■ EXERCISE DATA
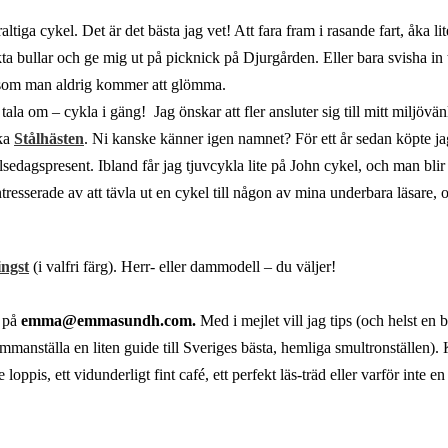
tiga cykel. Det är det bästa jag vet! Att fara fram i rasande fart, åka li
 bullar och ge mig ut på picknick på Djurgården. Eller bara svisha in t
 som man aldrig kommer att glömma.
tala om – cykla i gäng! Jag önskar att fler ansluter sig till mitt miljövä
ska
Stålhästen
. Ni kanske känner igen namnet? För ett år sedan köpte j
sedagspresent. Ibland får jag tjuvcykla lite på John cykel, och man blir 
tresserade av att tävla ut en cykel till någon av mina underbara läsare, o
ingst
(i valfri färg). Herr- eller dammodell – du väljer!
s på
emma@emmasundh.com.
Med i mejlet vill jag tips (och helst en b
ammanställa en liten guide till Sveriges bästa, hemliga smultronställen).
is, ett vidunderligt fint café, ett perfekt läs-träd eller varför inte en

■ ABOUT THIS EXERCISE
Print each entry above exactly. The pictures should not be printed.

■ RESULT OF THIS EXERCISE
tiga cykel. Det är det bästa jag vet! Att fara fram i rasande fart, åka li
 bullar och ge mig ut på picknick på Djurgården. Eller bara svisha in t
 som man aldrig kommer att glömma.
tala om – cykla i gäng! Jag önskar att fler ansluter sig till mitt miljövä
ska
Stålhästen
. Ni kanske känner igen namnet? För ett år sedan köpte j
sedagspresent. Ibland får jag tjuvcykla lite på John cykel, och man blir 
tresserade av att tävla ut en cykel till någon av mina underbara läsare, o
ingst
(i valfri färg). Herr- eller dammodell – du väljer!
s på
emma@emmasundh.com.
Med i mejlet vill jag tips (och helst en b
ammanställa en liten guide till Sveriges bästa, hemliga smultronställen).
is, ett vidunderligt fint café, ett perfekt läs-träd eller varför inte en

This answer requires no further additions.